== Requirement ==
Filter the entries down to the lines containing "Wisata", and copy those lines.

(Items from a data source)
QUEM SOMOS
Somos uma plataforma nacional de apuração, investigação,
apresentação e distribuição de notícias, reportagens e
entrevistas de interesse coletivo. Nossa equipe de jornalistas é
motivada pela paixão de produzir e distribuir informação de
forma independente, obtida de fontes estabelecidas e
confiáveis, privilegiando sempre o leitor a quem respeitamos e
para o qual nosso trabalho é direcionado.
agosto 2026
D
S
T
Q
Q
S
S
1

* * *

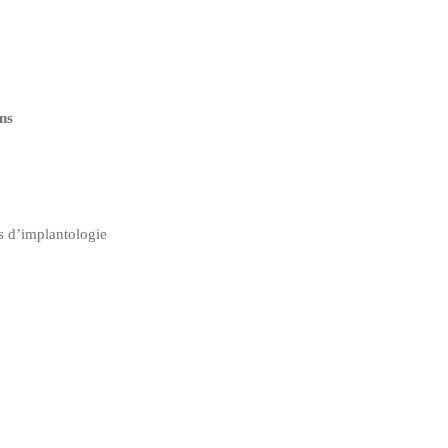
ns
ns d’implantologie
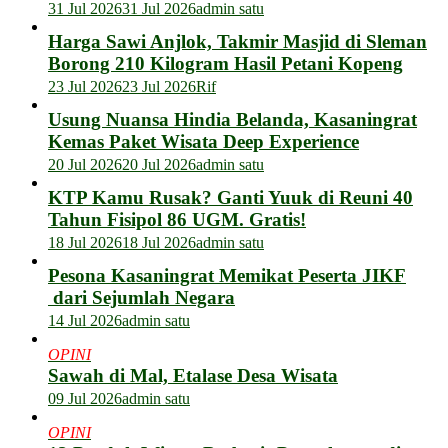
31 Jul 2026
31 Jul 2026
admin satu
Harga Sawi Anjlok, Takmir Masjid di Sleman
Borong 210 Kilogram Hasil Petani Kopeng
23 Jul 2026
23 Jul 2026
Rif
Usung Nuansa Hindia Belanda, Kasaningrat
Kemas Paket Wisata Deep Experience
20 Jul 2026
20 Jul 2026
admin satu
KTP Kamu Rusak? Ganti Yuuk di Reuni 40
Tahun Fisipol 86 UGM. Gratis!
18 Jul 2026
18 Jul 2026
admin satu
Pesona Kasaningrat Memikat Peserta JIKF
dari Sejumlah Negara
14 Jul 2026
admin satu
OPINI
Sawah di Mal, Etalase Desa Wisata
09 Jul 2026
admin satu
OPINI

==

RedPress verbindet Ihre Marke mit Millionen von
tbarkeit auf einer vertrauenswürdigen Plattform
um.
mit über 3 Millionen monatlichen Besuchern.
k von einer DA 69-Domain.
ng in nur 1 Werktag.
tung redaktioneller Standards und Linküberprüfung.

== Answer section ==
Kemas Paket Wisata Deep Experience
Sawah di Mal, Etalase Desa Wisata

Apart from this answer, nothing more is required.